KAP 2.4 Release Note

07 - 19 - 2017

Kyligence Analytics Platform (KAP) is an enterprise Online Analytical Process (OLAP) on Hadoop powered by Apache Kylin. KAP enables sub-second SQL query latency on petabyte scale dataset, provides high concurrency at internet scale, and empowers analysts to architect Business Intelligence (BI) on Hadoop with industry-standard data warehouse and business intelligence methodology.

In this release, KAP has envolved from MOLAP (Multidimensional OLAP) to HOLAP (Hybrid OLAP) , which supports popular SQL on Hadoop technologies in multiple analytics scenarios. Furthermore, KAP 2.4 has extended its semantic layer by introducing Snowflake schema and Computed Column, transferring complex business logic to data model accurately.


Introduced HOLAP (Hybrid OLAP)

  • Query Pushdown

Query Pushdown routes the query that can’t be answered by Cube to underlying SQL engine. KAP has embedded Spark SQL and Hive as its pushdown engines, and other SQL on Hadoop engines will be coming in following releases. KAP supports mission-critical and exploratory analytics (Ad-Hoc) by leveraging cube-based sub-second performance query and pushdown-based query respectively.

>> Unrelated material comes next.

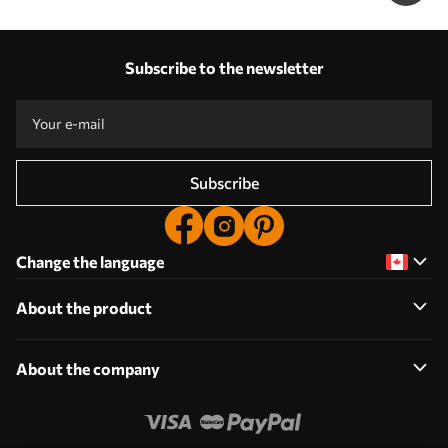
Subscribe to the newsletter
Subscribe
Change the language
About the product
About the company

  • Seamless Integration with SQL on Hadoop

KAP seamlessly integrates with existing SQL on Hadoop and reuses existing analytics capability. KAP brings the transparent speedup power to data access layer and empowers the unified query gateway for all BI applications. By taking full advantage of pre-calculation technology, KAP enables BI to analyze massive data interactively and fills the gap between BI and Hadoop.


Enhanced Data Modeling

  • KyStudio: New Data Modeling Tool

KyStudio is an intuitive model structure that brings new visual experience. With drag-and-drop modeling process, KyStudio enables the analysts to load metadata, design model/cube, build cube, and process works more smoothly through a self-served interface.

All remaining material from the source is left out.